The expected output is the first line of the data below and every line after it, up to and including the line containing "considerable bearing in mind the fact", each reproduced exactly.

---+---

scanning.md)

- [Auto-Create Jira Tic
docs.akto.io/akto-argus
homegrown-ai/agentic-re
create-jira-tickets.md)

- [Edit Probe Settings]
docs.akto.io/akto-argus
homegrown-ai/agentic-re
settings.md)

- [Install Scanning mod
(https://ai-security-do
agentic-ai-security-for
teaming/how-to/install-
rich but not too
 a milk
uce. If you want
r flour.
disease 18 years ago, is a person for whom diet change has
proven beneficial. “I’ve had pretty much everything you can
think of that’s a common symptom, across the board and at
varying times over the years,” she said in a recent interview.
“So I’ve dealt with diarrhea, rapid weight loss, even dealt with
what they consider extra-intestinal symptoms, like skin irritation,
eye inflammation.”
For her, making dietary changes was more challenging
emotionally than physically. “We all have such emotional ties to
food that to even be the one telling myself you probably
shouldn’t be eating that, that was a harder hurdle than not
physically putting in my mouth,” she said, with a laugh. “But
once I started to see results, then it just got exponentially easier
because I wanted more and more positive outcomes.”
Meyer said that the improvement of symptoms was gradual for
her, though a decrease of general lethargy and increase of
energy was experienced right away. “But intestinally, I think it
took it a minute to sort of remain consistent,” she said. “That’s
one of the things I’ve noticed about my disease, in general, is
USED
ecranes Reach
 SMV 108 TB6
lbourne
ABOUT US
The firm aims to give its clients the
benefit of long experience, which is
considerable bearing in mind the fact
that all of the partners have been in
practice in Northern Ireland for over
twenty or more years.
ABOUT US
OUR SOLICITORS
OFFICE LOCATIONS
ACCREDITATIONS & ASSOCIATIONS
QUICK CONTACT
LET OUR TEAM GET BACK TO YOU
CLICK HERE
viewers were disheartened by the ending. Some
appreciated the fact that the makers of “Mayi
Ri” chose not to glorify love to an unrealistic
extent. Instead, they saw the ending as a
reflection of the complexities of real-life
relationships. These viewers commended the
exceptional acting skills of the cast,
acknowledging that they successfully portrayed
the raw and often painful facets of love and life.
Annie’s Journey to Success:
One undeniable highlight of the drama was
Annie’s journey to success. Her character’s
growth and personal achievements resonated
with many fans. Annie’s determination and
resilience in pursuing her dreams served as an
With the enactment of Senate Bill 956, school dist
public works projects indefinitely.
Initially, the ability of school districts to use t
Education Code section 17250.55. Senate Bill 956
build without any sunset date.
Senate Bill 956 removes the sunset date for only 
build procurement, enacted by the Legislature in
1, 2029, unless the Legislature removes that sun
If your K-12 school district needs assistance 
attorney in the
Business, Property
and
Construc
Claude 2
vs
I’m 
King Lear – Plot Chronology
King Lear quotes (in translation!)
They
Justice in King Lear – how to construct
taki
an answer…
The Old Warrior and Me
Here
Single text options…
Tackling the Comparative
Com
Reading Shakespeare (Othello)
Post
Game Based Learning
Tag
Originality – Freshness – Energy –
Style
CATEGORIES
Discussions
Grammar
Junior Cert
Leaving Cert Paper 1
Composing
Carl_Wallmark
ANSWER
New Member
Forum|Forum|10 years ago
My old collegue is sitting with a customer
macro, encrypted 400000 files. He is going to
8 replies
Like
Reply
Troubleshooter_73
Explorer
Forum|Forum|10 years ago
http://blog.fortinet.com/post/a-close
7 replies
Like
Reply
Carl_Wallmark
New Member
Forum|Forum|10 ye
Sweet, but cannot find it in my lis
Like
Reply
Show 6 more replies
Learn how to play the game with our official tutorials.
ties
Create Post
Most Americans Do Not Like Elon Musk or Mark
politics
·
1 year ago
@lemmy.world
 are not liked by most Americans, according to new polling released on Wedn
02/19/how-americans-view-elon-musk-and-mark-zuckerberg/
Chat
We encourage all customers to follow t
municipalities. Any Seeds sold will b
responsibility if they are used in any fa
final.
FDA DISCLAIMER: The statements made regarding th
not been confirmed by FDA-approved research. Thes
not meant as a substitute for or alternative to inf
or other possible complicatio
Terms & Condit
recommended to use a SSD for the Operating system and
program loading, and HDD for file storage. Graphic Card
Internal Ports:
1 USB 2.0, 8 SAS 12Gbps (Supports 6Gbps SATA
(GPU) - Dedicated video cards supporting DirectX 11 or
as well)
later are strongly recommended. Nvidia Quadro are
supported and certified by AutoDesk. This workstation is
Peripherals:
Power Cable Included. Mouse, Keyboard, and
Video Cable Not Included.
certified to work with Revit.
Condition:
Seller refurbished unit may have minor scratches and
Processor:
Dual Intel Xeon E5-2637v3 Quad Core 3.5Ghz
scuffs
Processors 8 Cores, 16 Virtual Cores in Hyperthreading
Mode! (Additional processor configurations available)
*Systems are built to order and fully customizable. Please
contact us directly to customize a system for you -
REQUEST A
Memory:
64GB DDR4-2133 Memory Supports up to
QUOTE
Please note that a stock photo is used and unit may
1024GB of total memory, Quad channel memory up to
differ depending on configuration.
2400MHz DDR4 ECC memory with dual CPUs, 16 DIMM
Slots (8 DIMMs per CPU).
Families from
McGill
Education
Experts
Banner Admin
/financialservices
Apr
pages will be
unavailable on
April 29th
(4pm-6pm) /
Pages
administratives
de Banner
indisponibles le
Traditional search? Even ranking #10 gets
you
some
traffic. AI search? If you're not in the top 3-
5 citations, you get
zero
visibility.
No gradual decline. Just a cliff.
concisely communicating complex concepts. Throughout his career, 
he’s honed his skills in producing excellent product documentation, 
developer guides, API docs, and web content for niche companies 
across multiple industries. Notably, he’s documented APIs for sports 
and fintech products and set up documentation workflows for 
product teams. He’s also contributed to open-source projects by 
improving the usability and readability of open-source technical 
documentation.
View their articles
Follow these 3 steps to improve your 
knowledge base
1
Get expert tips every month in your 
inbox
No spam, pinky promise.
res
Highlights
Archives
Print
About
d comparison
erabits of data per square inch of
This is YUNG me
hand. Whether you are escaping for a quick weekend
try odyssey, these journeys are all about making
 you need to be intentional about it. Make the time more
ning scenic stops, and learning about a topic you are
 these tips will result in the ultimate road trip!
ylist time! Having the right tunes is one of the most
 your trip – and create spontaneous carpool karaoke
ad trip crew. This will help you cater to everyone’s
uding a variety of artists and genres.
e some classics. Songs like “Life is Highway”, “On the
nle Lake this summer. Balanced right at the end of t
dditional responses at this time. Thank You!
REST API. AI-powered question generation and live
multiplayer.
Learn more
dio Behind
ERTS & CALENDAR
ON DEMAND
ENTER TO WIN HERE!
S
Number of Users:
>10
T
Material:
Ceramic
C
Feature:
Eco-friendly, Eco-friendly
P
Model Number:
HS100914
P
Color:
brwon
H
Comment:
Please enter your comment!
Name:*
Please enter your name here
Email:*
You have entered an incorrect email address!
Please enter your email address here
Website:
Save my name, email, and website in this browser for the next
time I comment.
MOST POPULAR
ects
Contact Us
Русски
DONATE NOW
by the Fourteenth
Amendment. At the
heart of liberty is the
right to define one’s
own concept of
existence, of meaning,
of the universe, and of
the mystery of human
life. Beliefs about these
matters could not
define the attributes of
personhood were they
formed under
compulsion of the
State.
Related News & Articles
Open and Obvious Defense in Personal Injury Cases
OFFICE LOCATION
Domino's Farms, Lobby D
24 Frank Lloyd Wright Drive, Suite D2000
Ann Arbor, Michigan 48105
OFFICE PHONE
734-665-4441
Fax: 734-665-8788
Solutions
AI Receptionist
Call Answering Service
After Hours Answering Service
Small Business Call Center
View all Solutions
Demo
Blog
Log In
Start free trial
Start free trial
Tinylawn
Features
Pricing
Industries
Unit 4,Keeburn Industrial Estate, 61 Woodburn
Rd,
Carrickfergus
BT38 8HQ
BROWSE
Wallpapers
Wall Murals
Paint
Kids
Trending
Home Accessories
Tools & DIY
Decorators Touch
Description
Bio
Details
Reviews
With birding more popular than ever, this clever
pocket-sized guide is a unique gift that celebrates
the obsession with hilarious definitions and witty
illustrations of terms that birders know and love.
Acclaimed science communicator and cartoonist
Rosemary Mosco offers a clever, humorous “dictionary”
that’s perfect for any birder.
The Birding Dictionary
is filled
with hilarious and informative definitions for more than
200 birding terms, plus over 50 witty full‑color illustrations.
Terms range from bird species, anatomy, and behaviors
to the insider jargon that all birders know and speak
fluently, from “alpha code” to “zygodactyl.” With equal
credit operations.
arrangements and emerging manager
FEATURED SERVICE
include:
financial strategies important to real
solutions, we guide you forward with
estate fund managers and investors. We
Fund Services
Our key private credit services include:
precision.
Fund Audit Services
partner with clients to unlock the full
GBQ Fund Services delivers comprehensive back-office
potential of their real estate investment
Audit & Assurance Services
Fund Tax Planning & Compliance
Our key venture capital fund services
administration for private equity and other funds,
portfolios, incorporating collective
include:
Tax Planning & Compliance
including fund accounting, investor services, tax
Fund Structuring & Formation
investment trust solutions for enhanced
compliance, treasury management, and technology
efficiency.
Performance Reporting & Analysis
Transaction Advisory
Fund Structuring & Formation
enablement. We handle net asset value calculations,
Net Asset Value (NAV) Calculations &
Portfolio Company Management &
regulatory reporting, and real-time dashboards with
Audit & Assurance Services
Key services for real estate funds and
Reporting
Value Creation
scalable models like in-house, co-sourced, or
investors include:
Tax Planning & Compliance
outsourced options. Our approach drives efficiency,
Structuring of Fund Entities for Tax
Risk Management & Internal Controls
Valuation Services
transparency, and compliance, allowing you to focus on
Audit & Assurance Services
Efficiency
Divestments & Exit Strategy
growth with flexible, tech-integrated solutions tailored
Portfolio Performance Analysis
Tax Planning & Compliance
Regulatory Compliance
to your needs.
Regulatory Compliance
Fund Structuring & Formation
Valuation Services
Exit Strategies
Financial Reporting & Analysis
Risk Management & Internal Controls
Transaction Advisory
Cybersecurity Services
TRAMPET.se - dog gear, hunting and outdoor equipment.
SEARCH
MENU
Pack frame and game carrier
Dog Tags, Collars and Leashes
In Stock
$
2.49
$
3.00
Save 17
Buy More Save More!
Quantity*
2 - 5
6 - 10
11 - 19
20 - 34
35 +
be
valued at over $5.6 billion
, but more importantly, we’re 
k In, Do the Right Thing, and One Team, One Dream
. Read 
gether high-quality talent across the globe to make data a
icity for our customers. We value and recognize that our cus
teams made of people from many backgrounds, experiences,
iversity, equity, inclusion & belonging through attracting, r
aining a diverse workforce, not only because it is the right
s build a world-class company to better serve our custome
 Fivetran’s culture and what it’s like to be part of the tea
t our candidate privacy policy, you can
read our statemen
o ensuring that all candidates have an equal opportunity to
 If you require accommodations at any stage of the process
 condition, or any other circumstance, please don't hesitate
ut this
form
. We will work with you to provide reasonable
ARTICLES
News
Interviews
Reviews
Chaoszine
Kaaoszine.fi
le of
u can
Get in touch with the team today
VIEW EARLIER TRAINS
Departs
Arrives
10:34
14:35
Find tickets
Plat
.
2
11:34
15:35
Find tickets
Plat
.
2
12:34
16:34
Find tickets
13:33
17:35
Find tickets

---+---

Solution -
scanning.md)

- [Auto-Create Jira Tic
docs.akto.io/akto-argus
homegrown-ai/agentic-re
create-jira-tickets.md)

- [Edit Probe Settings]
docs.akto.io/akto-argus
homegrown-ai/agentic-re
settings.md)

- [Install Scanning mod
(https://ai-security-do
agentic-ai-security-for
teaming/how-to/install-
rich but not too
 a milk
uce. If you want
r flour.
disease 18 years ago, is a person for whom diet change has
proven beneficial. “I’ve had pretty much everything you can
think of that’s a common symptom, across the board and at
varying times over the years,” she said in a recent interview.
“So I’ve dealt with diarrhea, rapid weight loss, even dealt with
what they consider extra-intestinal symptoms, like skin irritation,
eye inflammation.”
For her, making dietary changes was more challenging
emotionally than physically. “We all have such emotional ties to
food that to even be the one telling myself you probably
shouldn’t be eating that, that was a harder hurdle than not
physically putting in my mouth,” she said, with a laugh. “But
once I started to see results, then it just got exponentially easier
because I wanted more and more positive outcomes.”
Meyer said that the improvement of symptoms was gradual for
her, though a decrease of general lethargy and increase of
energy was experienced right away. “But intestinally, I think it
took it a minute to sort of remain consistent,” she said. “That’s
one of the things I’ve noticed about my disease, in general, is
USED
ecranes Reach
 SMV 108 TB6
lbourne
ABOUT US
The firm aims to give its clients the
benefit of long experience, which is
considerable bearing in mind the fact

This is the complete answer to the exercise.